Deshalb wollen wir heute an dieser Stelle die Aufgaben und Pflichten des Jugendamtes erstellen.

Die grundsätzlichen Aufgaben, die das Jugendamt hat, sind in § 2 SGB VIII zu finden.

Das sind insbesondere Leistungen und Aufgaben zugunsten junger Menschen und Familien.

Somit hat das Jugendamt die Verantwortung für Planung, Organisation, Umsetzung und Finanzierung dieser Aufgaben.

Es gibt diverse Aufgaben bzw. Angebote, beispielsweise:

 Leistungen der Jugendhilfe (§ 2 Abs. 2 SGB VIII)

  • Angebote der Jugendhilfe und der Jugendsozialarbeit
  • Hilfe zur Erziehung
  • Förderung von Kindern in Tageseinrichtungen und - Pflege
  • Hilfe für seelisch behinderte Kinder.

 Sowie bei

 Leistung der Jugendhilfe bzw. andere Aufgaben der Jugendhilfe (§ 2 Abs. 3 SGB VIII)

  • Inobhutnahme von Kindern und Jugendlichen
  • die Erteilung, der Widerruf und die Zurücknahme der Pflegeerlaubnis
  • die Mitwirkung in Verfahren nach dem Jugendgerichtsgesetz und vor den Familiengerichten
  • die Beratung zum Abstammungsrecht und Belehrung in Verfahren zur Adoption die Beratung und            Unterstützung von Müttern bei Vaterschaftsfeststellung und Geltendmachung von                                          Unterhaltsansprüchen.
  • Das bedeutet grundsätzlich für Sie: Eltern, Kinder und Jugendliche können sich immer dann an die            Behörde wenden, wenn sie Hilfe vom Jugendamt oder eine Beratung benötigen. Dafür gibt es dann            die entsprechende Beratungsstelle beim Jugendamt.
  • In der Regel denkt man aber nicht nur an Leistungen der Jugendhilfe, wenn man über das Jugendamt        spricht, sondern für viele Menschen steht das Jugendamt konkret mit der Wahrung des Kindeswohls          in Familiensachen in Zusammenhang.
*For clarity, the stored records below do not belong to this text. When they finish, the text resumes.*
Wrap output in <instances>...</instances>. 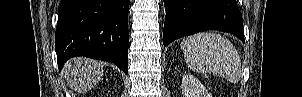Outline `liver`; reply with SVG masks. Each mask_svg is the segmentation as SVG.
Segmentation results:
<instances>
[{"mask_svg": "<svg viewBox=\"0 0 302 97\" xmlns=\"http://www.w3.org/2000/svg\"><path fill=\"white\" fill-rule=\"evenodd\" d=\"M68 84L79 94L90 91L103 76V64L88 58L70 59L63 69Z\"/></svg>", "mask_w": 302, "mask_h": 97, "instance_id": "obj_1", "label": "liver"}]
</instances>
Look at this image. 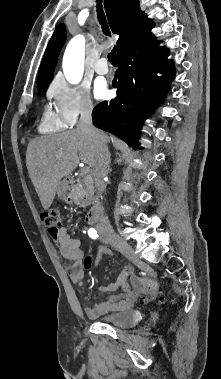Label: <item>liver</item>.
I'll return each mask as SVG.
<instances>
[{
  "mask_svg": "<svg viewBox=\"0 0 221 379\" xmlns=\"http://www.w3.org/2000/svg\"><path fill=\"white\" fill-rule=\"evenodd\" d=\"M103 141L107 144L110 139L103 134ZM98 145L94 136L77 129L29 142L27 169L44 210L51 206L61 179L71 175L80 161L95 166Z\"/></svg>",
  "mask_w": 221,
  "mask_h": 379,
  "instance_id": "6515ba94",
  "label": "liver"
}]
</instances>
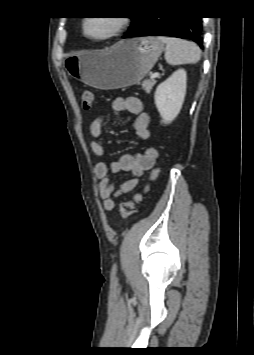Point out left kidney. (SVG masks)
<instances>
[{"label": "left kidney", "mask_w": 254, "mask_h": 355, "mask_svg": "<svg viewBox=\"0 0 254 355\" xmlns=\"http://www.w3.org/2000/svg\"><path fill=\"white\" fill-rule=\"evenodd\" d=\"M187 75L178 69L155 91V104L164 124L171 123L179 114L186 94Z\"/></svg>", "instance_id": "1"}]
</instances>
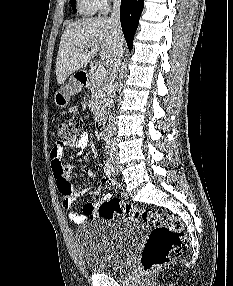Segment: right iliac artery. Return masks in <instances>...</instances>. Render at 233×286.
<instances>
[{
    "label": "right iliac artery",
    "mask_w": 233,
    "mask_h": 286,
    "mask_svg": "<svg viewBox=\"0 0 233 286\" xmlns=\"http://www.w3.org/2000/svg\"><path fill=\"white\" fill-rule=\"evenodd\" d=\"M104 170H105L106 174L108 175V177H111V175H112V165H111V162H110L109 159L105 161Z\"/></svg>",
    "instance_id": "82829eb1"
}]
</instances>
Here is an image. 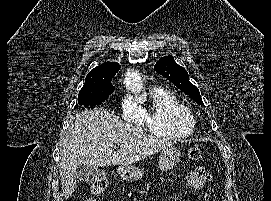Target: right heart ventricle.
<instances>
[{
	"label": "right heart ventricle",
	"instance_id": "obj_1",
	"mask_svg": "<svg viewBox=\"0 0 271 201\" xmlns=\"http://www.w3.org/2000/svg\"><path fill=\"white\" fill-rule=\"evenodd\" d=\"M148 132L163 138H180L193 134L196 119L191 109L173 93L156 88L152 92V106L144 113Z\"/></svg>",
	"mask_w": 271,
	"mask_h": 201
}]
</instances>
Viele Eltern, bei denen das Jugendamt unverhofft vor der Tür steht, befürchten eine Inobhutnahme ihrer Kinder. Die Inobhutnahme ist jedoch das aller letzte Mittel, dass der staatlichen Jugendhilfe zur Verfügung steht. Besteht die Möglichkeit, werden die Mitarbeiter der Behörde im Vorfeld jede andere Möglichkeit zur Bereinigung der Situation versuchen.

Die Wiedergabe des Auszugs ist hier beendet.